After splitting it up far enough that the system doesn’t complain anymore, the query takes around 30 hours (I know because that’s what I started with before I merged the queries).

This is just a dumb idea in general. You can always filter the data faster in the database, and you reduce unnecessary network round-trips.


I agree that executing fewer SQL queries is often better for performance.

However, it is possible that an elaborate SQL query that has to use many joins, correlated subqueries, and other operations can be harder for the SQL engine to optimize and execute quickly than a set of more straightforward queries.

Furthermore, these queries are simply hard to write, hard to modify, and hard to debug. I am hoping that these checks would serve as hints to developers to simplify and modularize complex SQL queries.


> CheckJoinCount: “Consider splitting up the complex query into many simpler queries, and reduce the number of JOINs” - And offload the additional work to where, to the client?

I'm sure, like many, I've seen both extremes of this. It seems like most developers I've worked with have stopped and generally thought about what they were doing with their queries, but there are those few that leave you bewildered.

1) Developer who produces a software package used by a fair number of counties across the US. They're essentially one of, if not the only, company working in that field. We acted as a go-between between the state and the software company.

There are a set of standard reports included with the software, each of which amounts to little more than a very basic PDF wrapper around an SQL query. A huge, ugly turd of a query. One that they created through some SQL GUI, whenever they created the report.
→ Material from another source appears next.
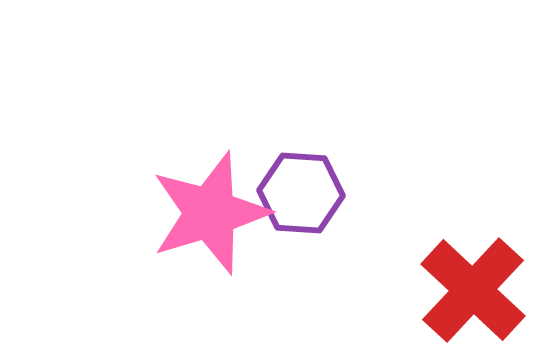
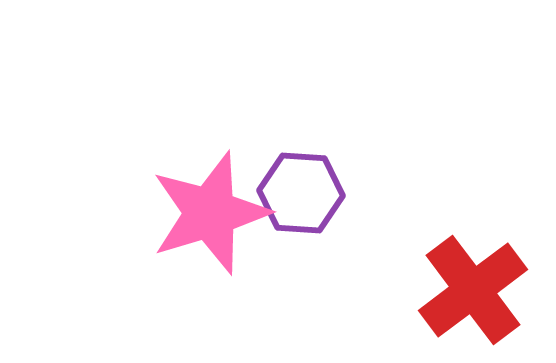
red cross: rotated 10 degrees clockwise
They hadn't profiled any of them or spent any time tuning them. For a large number of them it took quite a while, even with relatively small numbers of records. The state my employers worked with didn't do things on a small scale. In one query's case it would take upwards of 45 minutes to produce a report under optimal conditions. The indexes were great for the general workload, but lousy for producing the report via that query.

They also clearly hadn't thought about the end user experience. Nothing on the page to indicate progress (hard to demonstrate progress when you're waiting on one monolithic query). It wasn't set up as a nice asynchronous report production either.
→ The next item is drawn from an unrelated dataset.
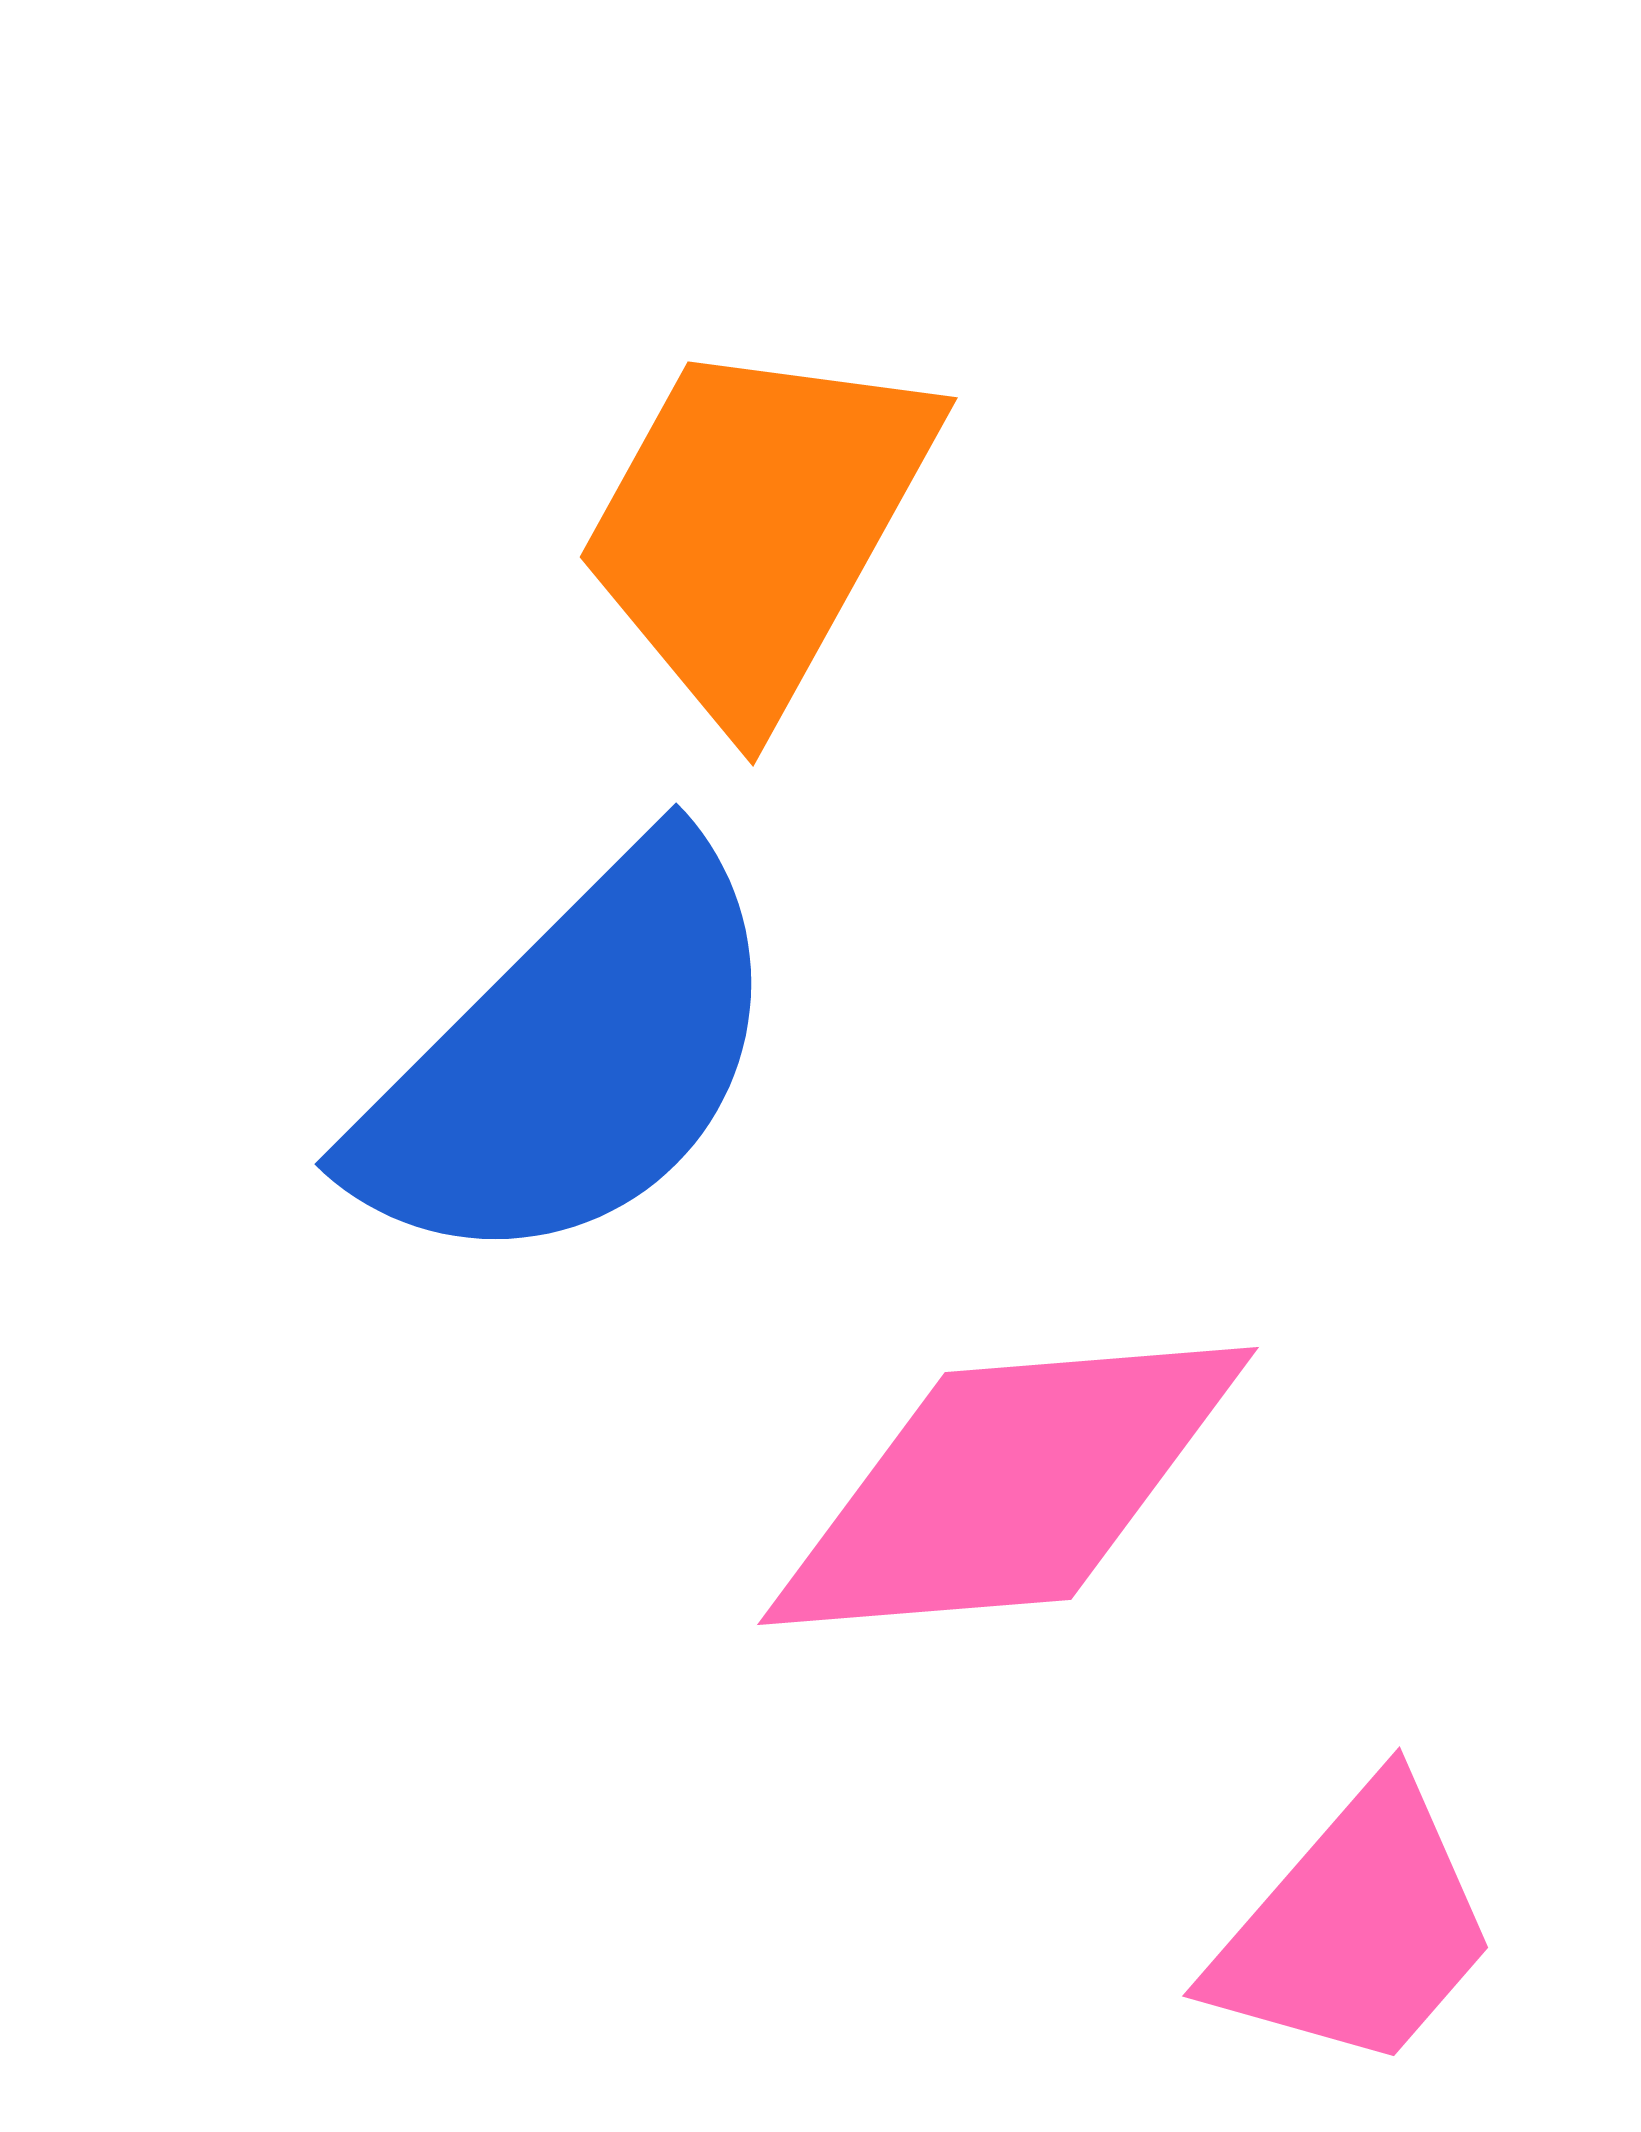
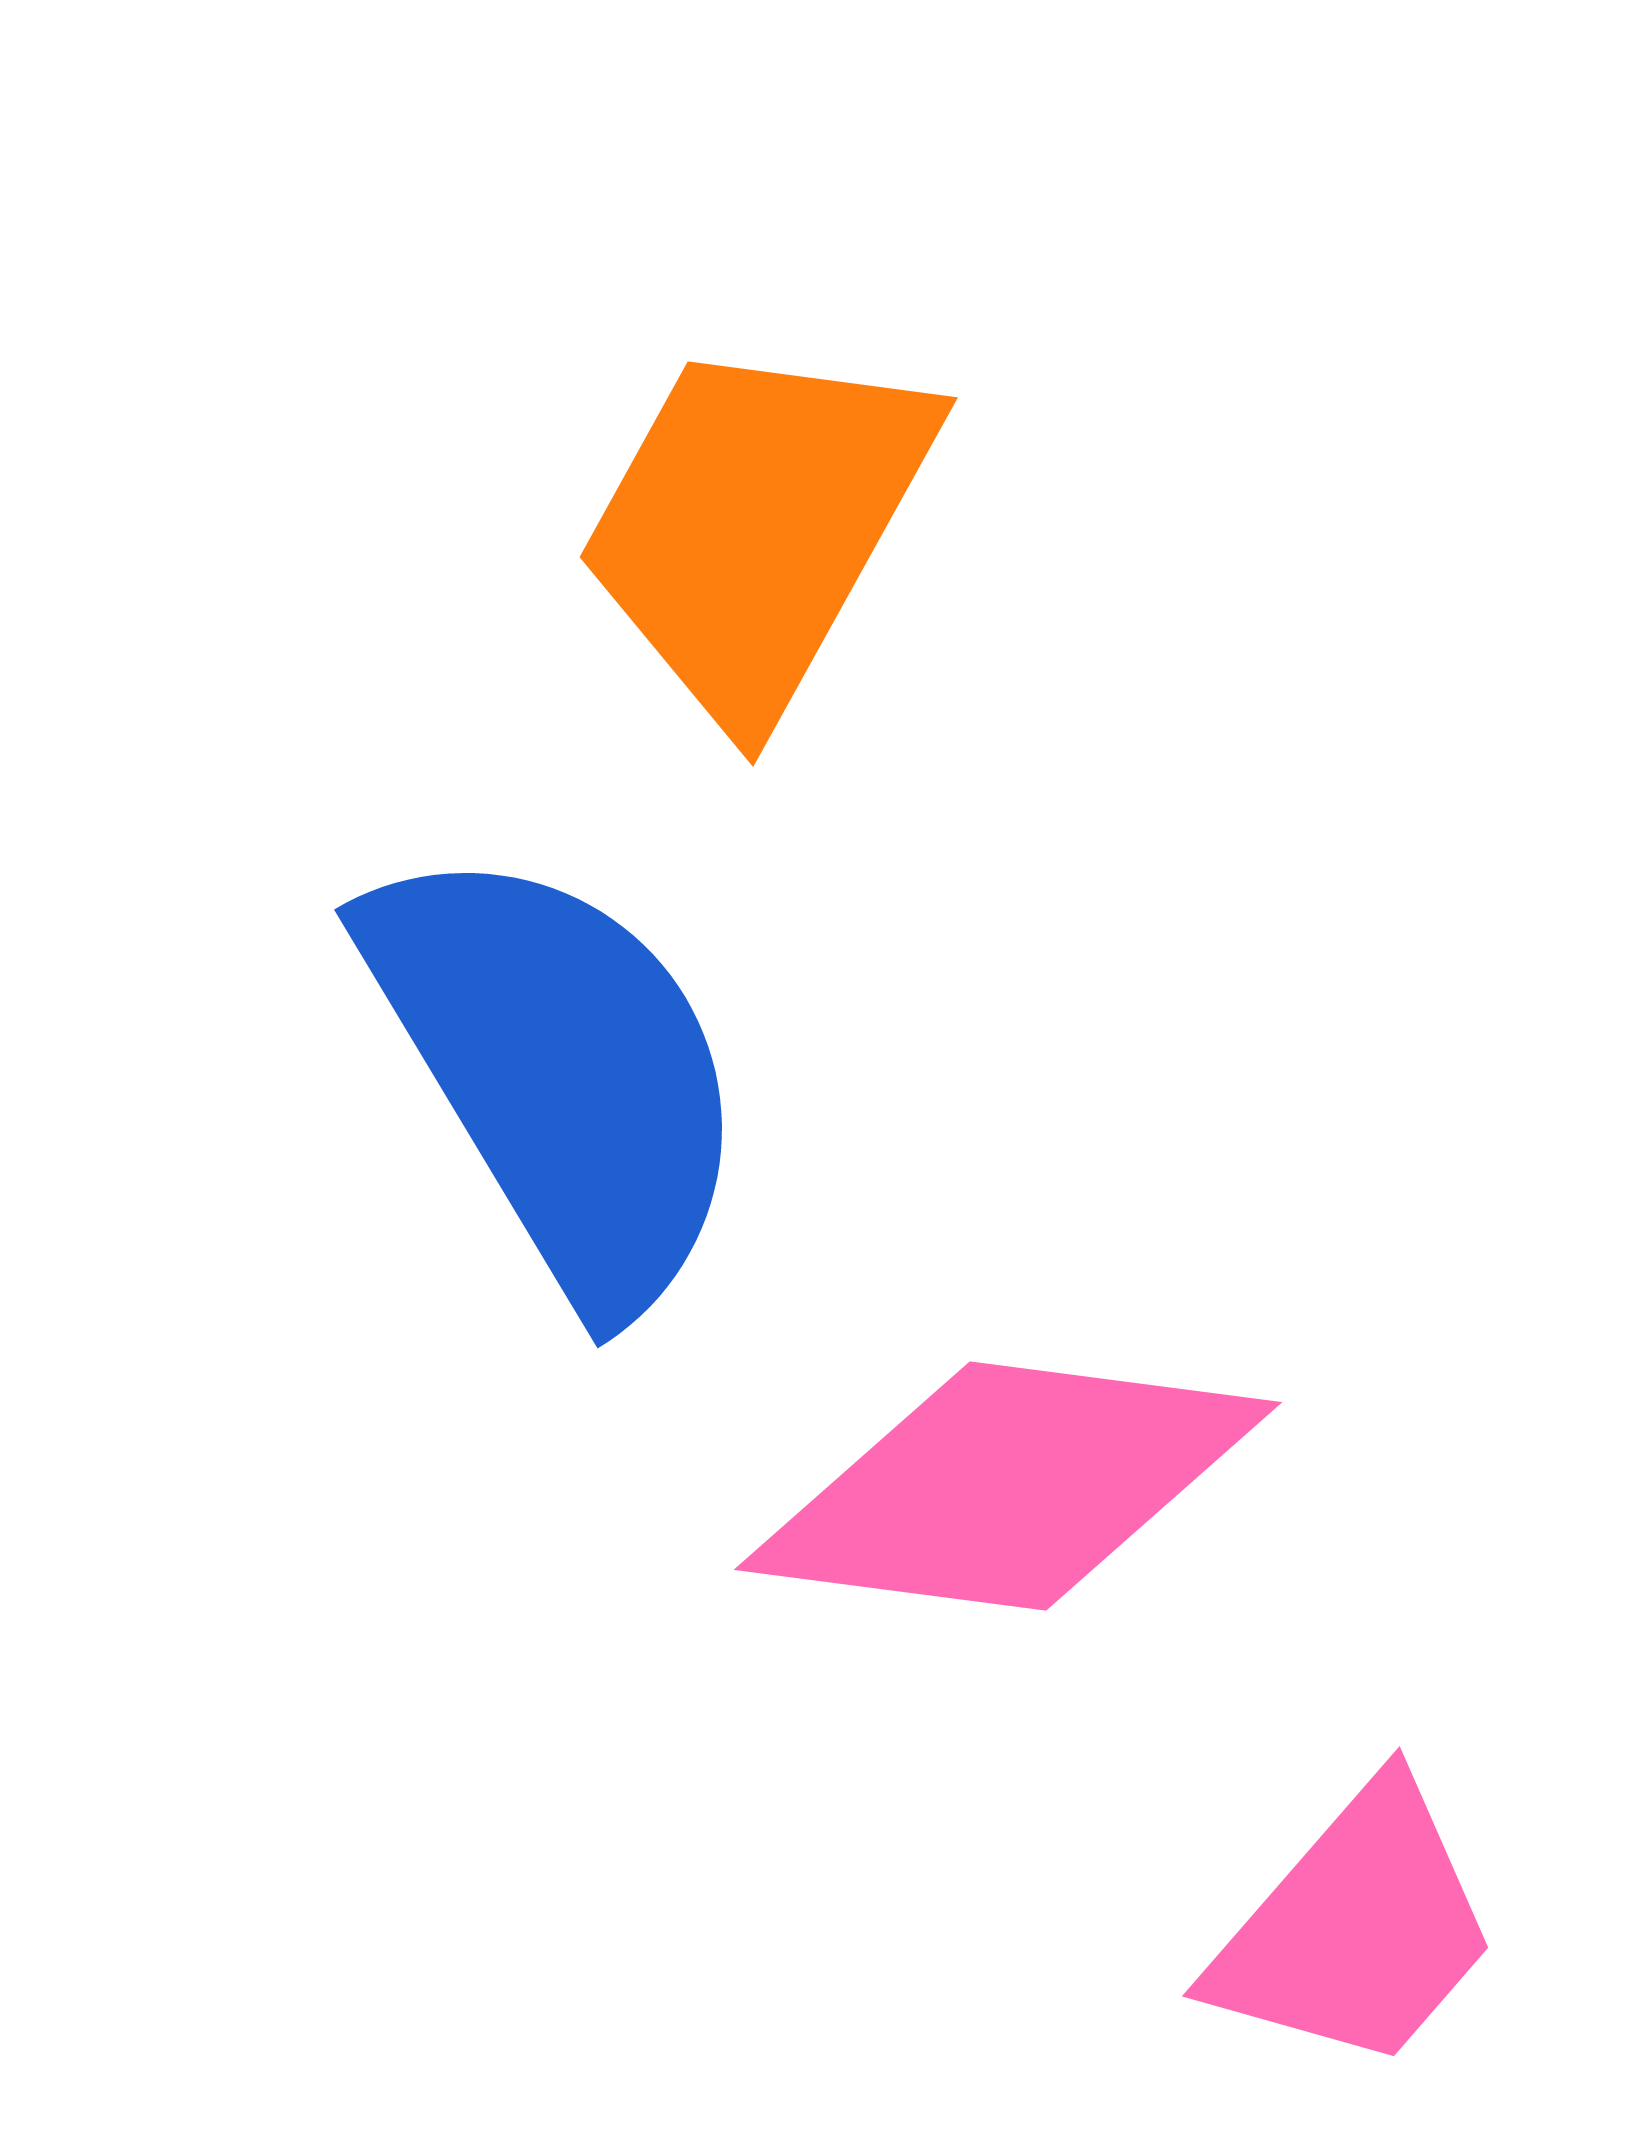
blue semicircle: moved 13 px left, 13 px down; rotated 76 degrees counterclockwise
pink diamond: rotated 12 degrees clockwise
While I didn't really have time for it, we wanted to be as helpful to the agency in question as possible, so I took a stab at one report, using a quick python script. Breaking the underlying query apart into a few distinct components, and paying attention to the indexes resulted in 1) producing the report in under a minute. 2) progress bars.

Trying to wrestle that change in approach into the monolithic query was way too complicated for pretty much zero benefit.

2) At another company, a co-worker kept having to reject a deployment request from one particular developer (this was quite a while ago, the company used the waterfall method).

Littered throughout their code was "SELECT * FROM table", followed by implementing all filtering logic inside their code. It got to the point where we celebrated the dev at least putting code forwards that included a WHERE clause: "SELECT * FROM table WHERE", even if we still had to reject it (due to the breaks-on-every-schema-change "SELECT *"). Over and over again we demonstrated that the database server was quicker than his code, and really hoped he'd eventually learn. That was one of the few times I really, really, really wished a team would either use an ORM, or fire the developer.


Thanks for sharing these interesting anecdotes.


https://github.com/jarulraj/sqlcheck/blob/master/docs/logica...

Strongly disagree.

Table columns should always be prefixed with table name. So users.user_id is one of the most hated patters for me. user.id looks so much cleaner. No one in their right mind should ever write the column name by itself. Especially with queries that use more than one tables.


It's pretty annoying to do joins and have to alias all your columns because their names are ambiguous. Also in my experience most people use very terse table aliases so it's not always obvious what "u.ID" "uc.ID" "puc.ID" etc. are referring to.


You don't need to alias "all" of your columns, just about 1 out of 10. And I don't understand the complaint about terse table aliases being non-obvious. The answer key is right below the select clause.


This doesn't allow for finer semantics. Just "u.id" tells us what the thing is, but not its role in the schema.

I don't think it's very unusual to do this. The most obvious example is where there are multiple references to the same entity. For example, an Order table might contain two references to a user - one for the user who placed the order, and another for the person who approved the order.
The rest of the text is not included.